=== WORK INSTRUCTION ===
Comb the records below for the string "Item" and copy each line where it turns up.

=== MATERIAL FOR THIS EXERCISE ===

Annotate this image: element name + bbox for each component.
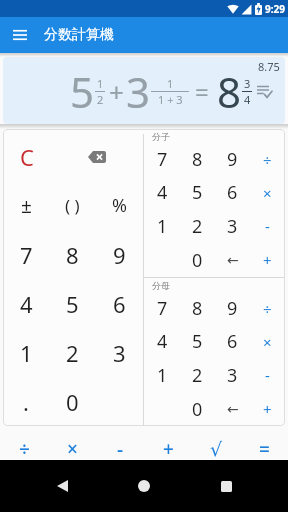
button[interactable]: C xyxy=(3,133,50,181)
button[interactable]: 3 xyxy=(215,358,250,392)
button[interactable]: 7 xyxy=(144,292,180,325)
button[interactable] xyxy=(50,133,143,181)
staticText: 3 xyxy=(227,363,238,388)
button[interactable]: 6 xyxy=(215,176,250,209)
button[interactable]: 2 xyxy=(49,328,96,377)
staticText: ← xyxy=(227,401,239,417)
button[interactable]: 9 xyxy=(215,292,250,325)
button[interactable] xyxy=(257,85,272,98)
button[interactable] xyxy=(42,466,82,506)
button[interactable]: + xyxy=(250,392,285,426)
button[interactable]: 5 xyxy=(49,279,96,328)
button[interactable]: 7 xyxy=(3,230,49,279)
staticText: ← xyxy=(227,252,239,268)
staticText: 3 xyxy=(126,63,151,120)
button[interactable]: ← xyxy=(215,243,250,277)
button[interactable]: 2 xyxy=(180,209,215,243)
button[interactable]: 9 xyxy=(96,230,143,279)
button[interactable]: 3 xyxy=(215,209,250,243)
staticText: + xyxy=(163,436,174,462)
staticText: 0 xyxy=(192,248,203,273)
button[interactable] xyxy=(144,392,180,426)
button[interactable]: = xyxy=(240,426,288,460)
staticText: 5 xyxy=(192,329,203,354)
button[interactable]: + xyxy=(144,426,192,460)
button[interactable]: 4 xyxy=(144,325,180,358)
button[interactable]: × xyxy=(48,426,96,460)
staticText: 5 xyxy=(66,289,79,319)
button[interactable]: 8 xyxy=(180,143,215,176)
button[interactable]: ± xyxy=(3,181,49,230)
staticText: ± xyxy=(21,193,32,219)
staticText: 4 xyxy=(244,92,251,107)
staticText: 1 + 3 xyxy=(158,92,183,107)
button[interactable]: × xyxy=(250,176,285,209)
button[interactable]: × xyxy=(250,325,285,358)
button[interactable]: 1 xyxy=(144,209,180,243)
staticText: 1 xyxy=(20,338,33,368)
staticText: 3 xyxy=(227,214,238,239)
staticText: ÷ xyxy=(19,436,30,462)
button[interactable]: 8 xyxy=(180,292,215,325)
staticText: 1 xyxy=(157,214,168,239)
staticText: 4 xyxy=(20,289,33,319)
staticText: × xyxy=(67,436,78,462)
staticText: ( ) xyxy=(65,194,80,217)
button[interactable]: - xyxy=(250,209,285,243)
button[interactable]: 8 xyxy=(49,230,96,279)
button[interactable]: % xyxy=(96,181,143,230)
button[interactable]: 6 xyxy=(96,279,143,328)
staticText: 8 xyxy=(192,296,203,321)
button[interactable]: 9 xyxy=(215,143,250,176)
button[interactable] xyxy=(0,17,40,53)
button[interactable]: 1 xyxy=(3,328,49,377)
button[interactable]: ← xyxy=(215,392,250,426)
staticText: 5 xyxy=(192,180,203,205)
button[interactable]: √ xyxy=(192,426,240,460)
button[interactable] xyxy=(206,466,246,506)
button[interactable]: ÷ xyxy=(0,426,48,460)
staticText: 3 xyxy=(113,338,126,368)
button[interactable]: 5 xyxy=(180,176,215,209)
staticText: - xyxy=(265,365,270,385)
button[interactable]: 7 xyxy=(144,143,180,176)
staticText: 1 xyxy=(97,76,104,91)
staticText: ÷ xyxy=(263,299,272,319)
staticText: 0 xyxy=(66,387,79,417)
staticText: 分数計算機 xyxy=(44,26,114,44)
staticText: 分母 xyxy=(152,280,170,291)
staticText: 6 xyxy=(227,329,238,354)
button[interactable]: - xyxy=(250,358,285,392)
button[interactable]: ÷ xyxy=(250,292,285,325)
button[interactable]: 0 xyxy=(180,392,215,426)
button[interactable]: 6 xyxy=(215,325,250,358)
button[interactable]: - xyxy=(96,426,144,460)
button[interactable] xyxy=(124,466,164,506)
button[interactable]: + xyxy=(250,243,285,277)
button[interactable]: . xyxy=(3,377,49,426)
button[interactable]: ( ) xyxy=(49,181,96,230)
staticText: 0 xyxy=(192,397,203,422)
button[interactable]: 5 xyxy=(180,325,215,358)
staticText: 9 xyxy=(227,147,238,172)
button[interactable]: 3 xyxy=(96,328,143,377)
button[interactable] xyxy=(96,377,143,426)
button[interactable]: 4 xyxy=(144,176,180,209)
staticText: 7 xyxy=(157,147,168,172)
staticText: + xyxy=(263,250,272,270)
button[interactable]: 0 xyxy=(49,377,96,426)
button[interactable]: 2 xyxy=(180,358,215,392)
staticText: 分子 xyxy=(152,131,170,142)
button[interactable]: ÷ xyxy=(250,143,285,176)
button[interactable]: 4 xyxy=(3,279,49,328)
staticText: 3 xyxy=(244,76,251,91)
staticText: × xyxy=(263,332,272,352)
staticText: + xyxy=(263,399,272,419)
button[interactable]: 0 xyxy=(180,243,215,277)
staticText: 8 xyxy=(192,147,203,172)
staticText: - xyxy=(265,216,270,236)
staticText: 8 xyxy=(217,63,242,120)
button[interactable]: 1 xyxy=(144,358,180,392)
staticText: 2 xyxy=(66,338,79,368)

...

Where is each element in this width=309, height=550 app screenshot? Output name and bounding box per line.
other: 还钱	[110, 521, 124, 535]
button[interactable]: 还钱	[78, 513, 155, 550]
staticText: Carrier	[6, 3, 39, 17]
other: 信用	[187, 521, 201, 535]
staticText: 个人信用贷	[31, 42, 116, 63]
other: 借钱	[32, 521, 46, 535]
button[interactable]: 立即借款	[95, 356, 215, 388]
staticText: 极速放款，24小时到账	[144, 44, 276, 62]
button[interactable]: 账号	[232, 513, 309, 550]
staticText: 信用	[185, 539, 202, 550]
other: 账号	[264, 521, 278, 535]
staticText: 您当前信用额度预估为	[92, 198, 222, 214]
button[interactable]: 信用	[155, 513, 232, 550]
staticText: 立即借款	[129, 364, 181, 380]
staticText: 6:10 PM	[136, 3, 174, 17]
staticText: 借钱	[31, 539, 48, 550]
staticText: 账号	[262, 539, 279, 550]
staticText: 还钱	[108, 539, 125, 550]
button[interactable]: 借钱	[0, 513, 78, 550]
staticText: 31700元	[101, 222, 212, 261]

* * *

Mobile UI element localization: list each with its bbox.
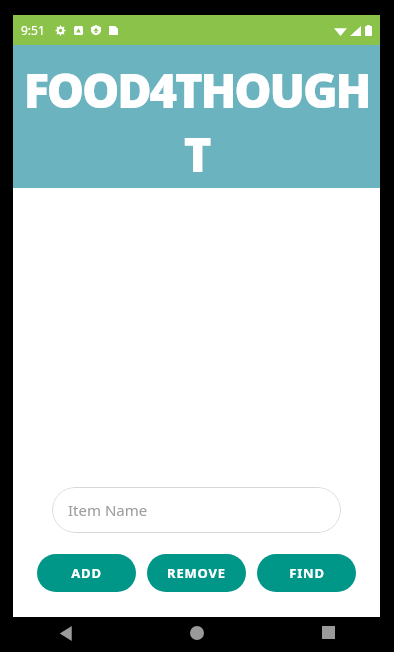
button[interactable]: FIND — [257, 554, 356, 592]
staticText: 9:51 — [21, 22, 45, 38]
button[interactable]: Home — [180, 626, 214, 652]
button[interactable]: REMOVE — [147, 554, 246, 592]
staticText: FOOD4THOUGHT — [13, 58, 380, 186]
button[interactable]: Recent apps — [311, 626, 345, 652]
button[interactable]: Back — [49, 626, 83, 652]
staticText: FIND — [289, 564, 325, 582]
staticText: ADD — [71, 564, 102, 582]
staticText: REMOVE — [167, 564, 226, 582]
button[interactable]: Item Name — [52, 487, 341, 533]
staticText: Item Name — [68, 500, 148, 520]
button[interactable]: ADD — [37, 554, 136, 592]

=== SOLUTION TO THIS TASK ===
button[interactable]: Item Name — [52, 487, 341, 533]
staticText: Item Name — [68, 500, 148, 520]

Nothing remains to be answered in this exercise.